Welche Patientengruppen sprechen Sie außerdem mit Ihrem Programm an?
Es geht nicht nur darum, festzustellen, ob der BMI in Ordnung ist oder jemand einen zu großen Bauchumfang hat – mehr als 94 cm beim Mann und 80 cm bei der Frau – sondern es geht auch um die eben genannten medizinischen Risiken.

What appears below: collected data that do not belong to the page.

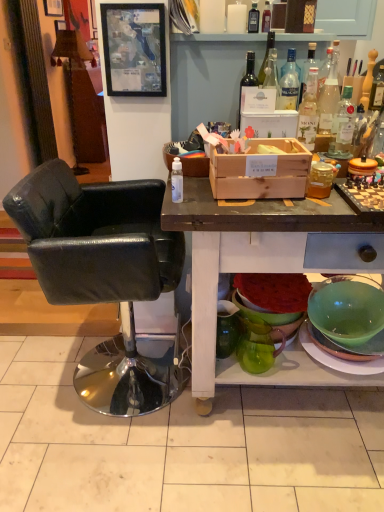 Where is `free space that is to the left of black leather chair at left`? The height and width of the screenshot is (512, 384). free space that is to the left of black leather chair at left is located at coordinates (31, 368). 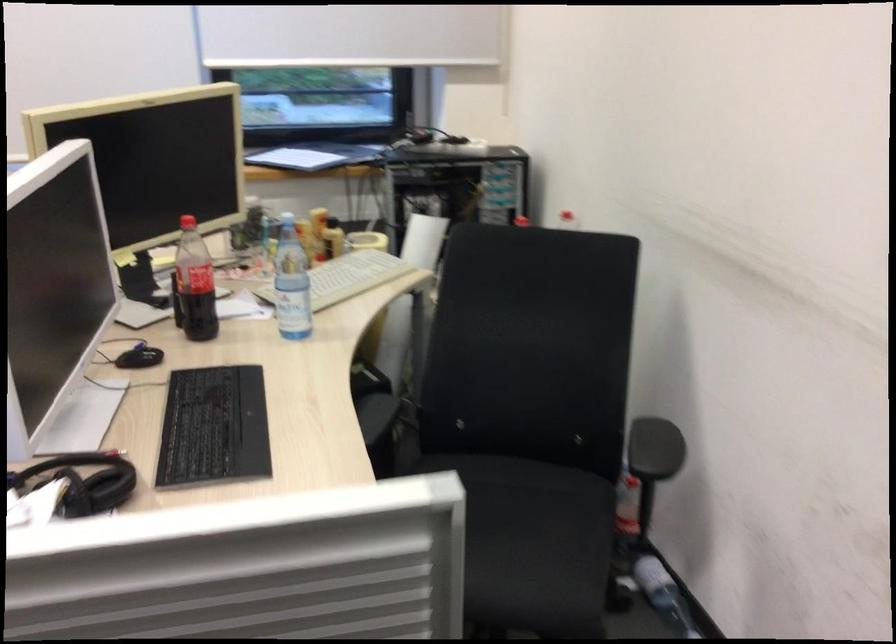 In order to click on chair sitting surface in this screenshot , I will do `click(550, 529)`. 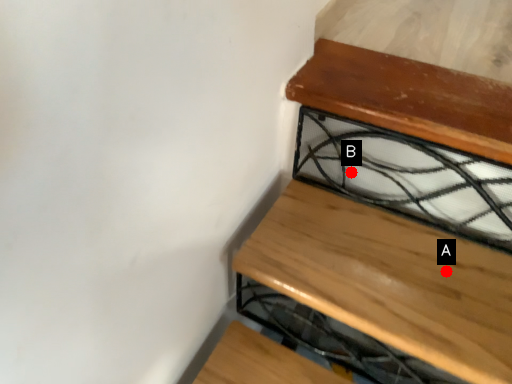 Question: Two points are circled on the image, labeled by A and B beside each circle. Which of the following is the farthest from the observer?

Choices:
 (A) A is further
 (B) B is further

Answer: (B) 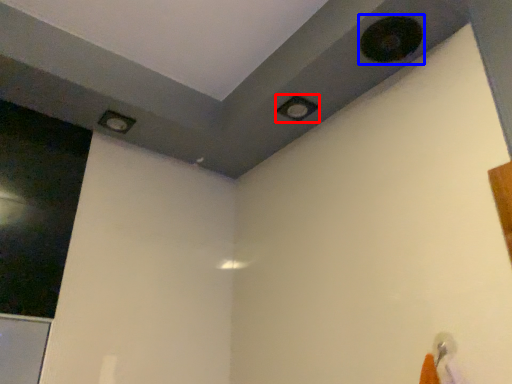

Solche Risiko-Patienten findet man ja sehr häufig in den Praxen. Ihnen können wir mit Lebensstiltrainings, einer Kompetenz- und Autonomieförderung helfen. Die niedergelassenen Kollegen haben oft zeitliche Probleme, solche Schulungen durchzuführen, und die meisten haben es auch nicht gelernt. Manche niedergelassenen Kollegen sind sogar der Meinung, dass das alles nichts bringt.
Wie stehen Sie zu dieser Meinung?
Verschiedene Versuche, das Übergewicht zu senken sind aus meiner Sicht bisher vor allem daran gescheitert, dass wir nicht genügend Zeit und Einfluss auf die Menschen hatten. Von Seiten der Gesundheitswissenschaft gibt es zu diesem Thema aber viel Evidenz. Aus meiner Sicht gab es bisher viel zu wenig gute Vermittlungskonzepte. Ich denke: Man muss die Menschen dabei an die Hand nehmen. Ein Übergewicht zu kontrollieren ist eine Lebensaufgabe, ein Kochkurs alleine genügt nicht. Auch als Kollegen müssen wir das lernen – sonst werden wir immer nur reaktiv mit dem Bekämpfen von Symptomen der Folgeschäden beschäftigt sein. Und das ist weder intellektuell noch ethisch vertretbar.